Was bullied a lot when I was in school: Priyanka

She remembers being bullied as a “brownie” in her teenage years in the US. But now, Priyanka Chopra, who has landed a key role in American thriller show Quantico, hopes her new endeavour opens more doors for Indian actors to be taken seriously in the west.


“The fact that Quantico happened was a big win. I just hope it is successful because I really think that it would make a dent in Indian actors being taken seriously,” says Priyanka. Commenting on her debut in the US TV series, the 32-year-old says that she agreed to work in the show only on a condition.

“The fact that she is an Indian should have nothing to do with the story. ‘I am an actor, so cast me as an actor’ (was my point)… They indeed found me a part where I play a half-Indian, half-Caucasian FBI agent. I play an American girl, I have an American accent, and it’s nothing related to the stereotyped image of Indians. We are beyond the exorcism, spirituality and yoga … it’s there, which is great, but that’s not it,” says the actor.

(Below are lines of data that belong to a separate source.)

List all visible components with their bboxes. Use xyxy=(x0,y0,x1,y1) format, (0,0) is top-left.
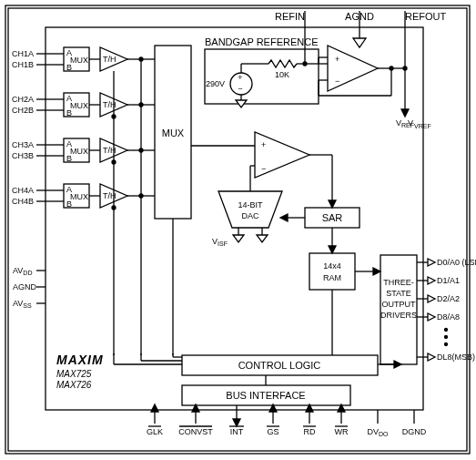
svg-marker-131 xyxy=(394,361,401,368)
pin-int: INT xyxy=(230,427,244,436)
svg-text:DVDO: DVDO xyxy=(367,427,389,437)
svg-text:+: + xyxy=(261,140,266,149)
pin-dgnd: DGND xyxy=(402,427,427,436)
logo-model1: MAX725 xyxy=(56,369,92,379)
svg-point-118 xyxy=(445,336,448,339)
svg-text:B: B xyxy=(66,199,72,209)
pin-agnd-left: AGND xyxy=(13,282,37,291)
svg-marker-114 xyxy=(428,295,435,302)
pin-wr: WR xyxy=(335,427,349,436)
pin-ch3b: CH3B xyxy=(12,151,34,160)
bus-interface-block: BUS INTERFACE xyxy=(226,390,305,401)
svg-point-117 xyxy=(445,329,448,332)
bandgap-resistor: 10K xyxy=(275,70,289,79)
bandgap-voltage: 290V xyxy=(206,79,225,88)
svg-text:AVDD: AVDD xyxy=(13,266,32,276)
svg-point-32 xyxy=(390,66,393,70)
svg-text:−: − xyxy=(335,77,339,86)
svg-text:AVSS: AVSS xyxy=(13,299,32,309)
pin-ch1b: CH1B xyxy=(12,60,34,69)
svg-point-75 xyxy=(112,160,116,164)
svg-marker-98 xyxy=(257,235,268,242)
svg-point-81 xyxy=(139,194,143,198)
pin-glk: GLK xyxy=(147,427,163,436)
svg-point-79 xyxy=(139,103,143,107)
svg-point-78 xyxy=(139,57,143,61)
svg-text:−: − xyxy=(238,84,242,93)
svg-marker-110 xyxy=(428,259,435,266)
svg-point-119 xyxy=(445,343,448,346)
vref-label: VREF xyxy=(414,123,431,129)
svg-rect-8 xyxy=(205,49,319,104)
pin-refout: REFOUT xyxy=(405,11,447,22)
ram-line1: 14x4 xyxy=(323,261,341,271)
pin-ch4a: CH4A xyxy=(12,186,34,195)
svg-marker-112 xyxy=(428,277,435,284)
svg-point-80 xyxy=(139,148,143,152)
svg-marker-141 xyxy=(233,419,240,426)
pin-ch2b: CH2B xyxy=(12,106,34,115)
pin-d8: D8/A8 xyxy=(437,312,460,322)
th-1: T/H xyxy=(103,55,116,64)
svg-marker-106 xyxy=(373,268,380,275)
dac-line1: 14-BIT xyxy=(238,200,263,210)
sar-block: SAR xyxy=(322,212,343,223)
svg-text:−: − xyxy=(261,164,266,173)
svg-marker-116 xyxy=(428,313,435,321)
svg-rect-104 xyxy=(309,253,355,290)
svg-text:MUX: MUX xyxy=(70,147,88,156)
svg-text:B: B xyxy=(66,154,72,163)
svg-marker-95 xyxy=(233,235,244,242)
svg-text:B: B xyxy=(66,108,72,118)
drv-l3: OUTPUT xyxy=(382,300,417,309)
logo-model2: MAX726 xyxy=(56,380,92,390)
pin-convst: CONVST xyxy=(178,427,213,436)
control-logic-block: CONTROL LOGIC xyxy=(238,360,321,371)
bandgap-title: BANDGAP REFERENCE xyxy=(205,36,319,47)
svg-marker-91 xyxy=(218,191,282,228)
pin-agnd-top: AGND xyxy=(345,11,374,22)
svg-rect-108 xyxy=(380,255,417,364)
svg-text:MUX: MUX xyxy=(70,192,88,201)
svg-marker-121 xyxy=(428,353,435,361)
svg-text:+: + xyxy=(238,73,242,82)
pin-ch2a: CH2A xyxy=(12,95,34,104)
mux-block: MUX xyxy=(162,128,185,138)
drv-l1: THREE- xyxy=(383,278,414,287)
logo-brand: MAXIM xyxy=(56,353,104,367)
svg-marker-6 xyxy=(353,38,366,47)
pin-gs: GS xyxy=(267,427,279,436)
pin-d2: D2/A2 xyxy=(437,294,460,303)
pin-dl8: DL8(MSB) xyxy=(437,353,475,362)
svg-text:MUX: MUX xyxy=(70,56,88,65)
svg-marker-34 xyxy=(401,109,409,117)
pin-ch1a: CH1A xyxy=(12,49,34,58)
dac-line2: DAC xyxy=(241,211,259,220)
ram-line2: RAM xyxy=(323,273,341,282)
svg-point-74 xyxy=(112,115,116,118)
svg-point-76 xyxy=(112,206,116,210)
svg-marker-101 xyxy=(280,214,288,221)
pin-d1: D1/A1 xyxy=(437,276,460,285)
svg-marker-103 xyxy=(329,246,336,253)
drv-l4: DRIVERS xyxy=(380,311,417,320)
pin-ch3a: CH3A xyxy=(12,140,34,149)
pin-rd: RD xyxy=(304,427,316,436)
svg-point-18 xyxy=(303,62,307,66)
svg-text:B: B xyxy=(66,63,72,72)
svg-text:VISF: VISF xyxy=(212,237,228,247)
svg-marker-135 xyxy=(151,404,158,412)
drv-l2: STATE xyxy=(386,289,411,298)
pin-ch4b: CH4B xyxy=(12,197,34,206)
pin-d0: D0/A0 (LSB) xyxy=(437,258,476,267)
svg-marker-90 xyxy=(329,200,336,208)
svg-text:MUX: MUX xyxy=(70,101,88,110)
svg-text:+: + xyxy=(335,55,339,64)
pin-refin: REFIN xyxy=(275,11,305,22)
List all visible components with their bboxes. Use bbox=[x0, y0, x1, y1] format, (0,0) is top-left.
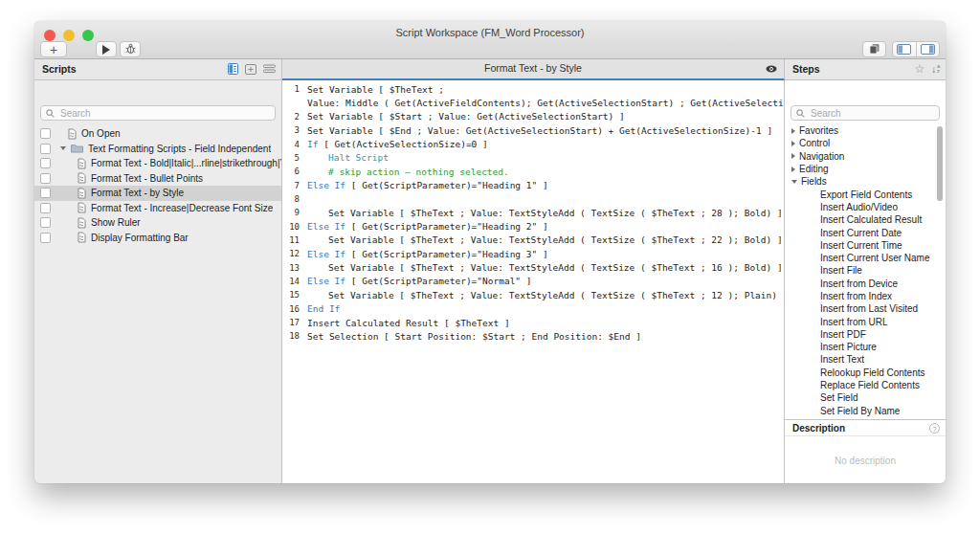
disclosure-triangle-icon[interactable] bbox=[60, 146, 66, 150]
step-item-row[interactable]: Insert from URL bbox=[785, 315, 946, 327]
code-row[interactable]: 7Else If [ Get(ScriptParameter)="Heading… bbox=[282, 178, 784, 191]
code-row[interactable]: 17Insert Calculated Result [ $TheText ] bbox=[282, 316, 784, 329]
script-folder-row[interactable]: Text Formatting Scripts - Field Independ… bbox=[34, 142, 281, 157]
step-item-row[interactable]: Insert Current Time bbox=[785, 239, 946, 252]
step-category-row[interactable]: Favorites bbox=[785, 124, 946, 137]
code-line[interactable]: Else If [ Get(ScriptParameter)="Heading … bbox=[307, 249, 548, 259]
step-category-row[interactable]: Navigation bbox=[785, 150, 946, 163]
step-item-row[interactable]: Replace Field Contents bbox=[785, 379, 946, 391]
script-checkbox[interactable] bbox=[40, 128, 51, 139]
run-script-button[interactable] bbox=[96, 41, 117, 57]
script-row[interactable]: Format Text - by Style bbox=[34, 186, 281, 201]
code-line[interactable]: Else If [ Get(ScriptParameter)="Heading … bbox=[307, 221, 548, 232]
script-row[interactable]: Format Text - Bold|Italic|...rline|strik… bbox=[34, 156, 281, 171]
script-row[interactable]: Format Text - Bullet Points bbox=[34, 171, 281, 187]
step-item-row[interactable]: Set Field bbox=[785, 391, 946, 404]
copy-steps-button[interactable] bbox=[862, 41, 886, 57]
script-checkbox[interactable] bbox=[40, 158, 51, 168]
code-row[interactable]: 3Set Variable [ $End ; Value: Get(Active… bbox=[282, 123, 784, 137]
code-line[interactable]: Set Variable [ $End ; Value: Get(ActiveS… bbox=[307, 125, 772, 136]
code-row[interactable]: 16End If bbox=[282, 302, 784, 316]
list-view-icon[interactable] bbox=[263, 64, 276, 74]
code-row[interactable]: 15Set Variable [ $TheText ; Value: TextS… bbox=[282, 288, 784, 301]
step-category-row[interactable]: Editing bbox=[785, 163, 946, 175]
script-checkbox[interactable] bbox=[40, 144, 51, 154]
step-item-row[interactable]: Insert Current Date bbox=[785, 226, 946, 238]
step-item-row[interactable]: Relookup Field Contents bbox=[785, 367, 946, 379]
disclosure-triangle-icon[interactable] bbox=[791, 128, 795, 134]
step-item-row[interactable]: Insert PDF bbox=[785, 328, 946, 341]
code-line[interactable]: Insert Calculated Result [ $TheText ] bbox=[307, 318, 510, 328]
steps-search-box[interactable] bbox=[791, 105, 940, 121]
step-item-row[interactable]: Insert Audio/Video bbox=[785, 201, 946, 213]
code-line[interactable]: Set Variable [ $TheText ; Value: TextSty… bbox=[307, 208, 783, 218]
code-line[interactable]: Else If [ Get(ScriptParameter)="Heading … bbox=[307, 180, 548, 190]
code-line[interactable]: Halt Script bbox=[307, 152, 389, 163]
disclosure-triangle-icon[interactable] bbox=[791, 141, 795, 146]
code-row[interactable]: 2Set Variable [ $Start ; Value: Get(Acti… bbox=[282, 110, 784, 123]
steps-scrollbar[interactable] bbox=[937, 126, 943, 201]
code-line[interactable]: Set Variable [ $Start ; Value: Get(Activ… bbox=[307, 111, 625, 122]
scripts-search-input[interactable] bbox=[58, 107, 270, 120]
step-item-row[interactable]: Insert File bbox=[785, 264, 946, 277]
code-row[interactable]: 12Else If [ Get(ScriptParameter)="Headin… bbox=[282, 247, 784, 260]
code-line[interactable]: Value: Middle ( Get(ActiveFieldContents)… bbox=[307, 98, 785, 108]
code-row[interactable]: 5Halt Script bbox=[282, 151, 784, 165]
script-row[interactable]: On Open bbox=[34, 126, 281, 142]
eye-icon[interactable] bbox=[765, 64, 778, 74]
script-checkbox[interactable] bbox=[40, 188, 51, 198]
step-item-row[interactable]: Set Field By Name bbox=[785, 405, 946, 417]
code-line[interactable]: Set Variable [ $TheText ; Value: TextSty… bbox=[307, 234, 783, 245]
code-row[interactable]: 13Set Variable [ $TheText ; Value: TextS… bbox=[282, 260, 784, 274]
steps-search-input[interactable] bbox=[809, 107, 934, 120]
step-category-row[interactable]: Control bbox=[785, 137, 946, 149]
script-checkbox[interactable] bbox=[40, 233, 51, 243]
new-folder-icon[interactable] bbox=[245, 64, 256, 75]
code-row[interactable]: 6# skip action — nothing selected. bbox=[282, 165, 784, 178]
toggle-right-panel-button[interactable] bbox=[917, 42, 940, 56]
script-checkbox[interactable] bbox=[40, 173, 51, 184]
step-item-row[interactable]: Export Field Contents bbox=[785, 188, 946, 200]
sort-icon[interactable]: ↓az bbox=[931, 64, 940, 75]
code-row[interactable]: Value: Middle ( Get(ActiveFieldContents)… bbox=[282, 96, 784, 109]
favorite-star-icon[interactable]: ☆ bbox=[914, 63, 924, 75]
disclosure-triangle-icon[interactable] bbox=[791, 180, 797, 184]
code-row[interactable]: 10Else If [ Get(ScriptParameter)="Headin… bbox=[282, 219, 784, 233]
script-row[interactable]: Format Text - Increase|Decrease Font Siz… bbox=[34, 201, 281, 216]
code-row[interactable]: 11Set Variable [ $TheText ; Value: TextS… bbox=[282, 234, 784, 247]
code-line[interactable]: If [ Get(ActiveSelectionSize)=0 ] bbox=[307, 139, 488, 149]
debug-script-button[interactable] bbox=[120, 41, 141, 57]
new-script-icon[interactable] bbox=[228, 63, 238, 75]
new-script-button[interactable]: + bbox=[40, 41, 67, 57]
code-line[interactable]: Else If [ Get(ScriptParameter)="Normal" … bbox=[307, 276, 532, 286]
code-row[interactable]: 14Else If [ Get(ScriptParameter)="Normal… bbox=[282, 275, 784, 288]
code-row[interactable]: 18Set Selection [ Start Position: $Start… bbox=[282, 329, 784, 343]
script-row[interactable]: Display Formatting Bar bbox=[34, 231, 281, 246]
code-line[interactable]: Set Variable [ $TheText ; bbox=[307, 84, 444, 95]
code-line[interactable]: Set Variable [ $TheText ; Value: TextSty… bbox=[307, 290, 785, 300]
script-checkbox[interactable] bbox=[40, 203, 51, 213]
step-item-row[interactable]: Insert from Index bbox=[785, 290, 946, 302]
step-category-row[interactable]: Fields bbox=[785, 175, 946, 188]
code-row[interactable]: 1Set Variable [ $TheText ; bbox=[282, 82, 784, 96]
script-row[interactable]: Show Ruler bbox=[34, 215, 281, 231]
code-line[interactable]: # skip action — nothing selected. bbox=[307, 167, 509, 177]
code-row[interactable]: 8 bbox=[282, 192, 784, 206]
help-icon[interactable]: ? bbox=[929, 423, 940, 434]
disclosure-triangle-icon[interactable] bbox=[791, 153, 795, 159]
step-item-row[interactable]: Insert Text bbox=[785, 353, 946, 366]
code-row[interactable]: 4If [ Get(ActiveSelectionSize)=0 ] bbox=[282, 137, 784, 150]
code-line[interactable]: Set Selection [ Start Position: $Start ;… bbox=[307, 331, 641, 342]
step-item-row[interactable]: Insert Picture bbox=[785, 341, 946, 353]
editor-tab-title[interactable]: Format Text - by Style bbox=[282, 59, 784, 78]
code-line[interactable]: Set Variable [ $TheText ; Value: TextSty… bbox=[307, 262, 783, 273]
scripts-search-box[interactable] bbox=[40, 105, 276, 121]
disclosure-triangle-icon[interactable] bbox=[791, 167, 795, 172]
step-item-row[interactable]: Insert Current User Name bbox=[785, 252, 946, 264]
code-line[interactable]: End If bbox=[307, 303, 340, 314]
step-item-row[interactable]: Insert from Device bbox=[785, 278, 946, 290]
code-row[interactable]: 9Set Variable [ $TheText ; Value: TextSt… bbox=[282, 206, 784, 219]
toggle-left-panel-button[interactable] bbox=[893, 42, 916, 56]
step-item-row[interactable]: Insert from Last Visited bbox=[785, 302, 946, 315]
script-checkbox[interactable] bbox=[40, 217, 51, 228]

Some of her past memories of the US, when she went to study there, are sour. “I was bullied a lot when I was in school in America. A lot of racism happened with me… which is why I came back. I was in high school, only 16 years old. I was called ‘Brownie’ and they said ‘Brownie, go back on the boat you came from’ and things like that,” she says, adding, “So, when the opportunity of working in the west started coming in, starting with my music, I really wanted to try and bring relevance to Indian talent,” she adds. The actor says it is important for her that Indian talent be recognised.

“Our accent is made fun of, and we all do not speak like that! We all do not smell of curries, we all are not just nerds who are ugly looking, sitting behind computers… Why do we have Indians stereotyped? We are very proud of our big families, but that doesn’t mean that you will see 15 people coming out of one car. My point is that in global pop culture we are represented like that. I wanted to break that stereotype.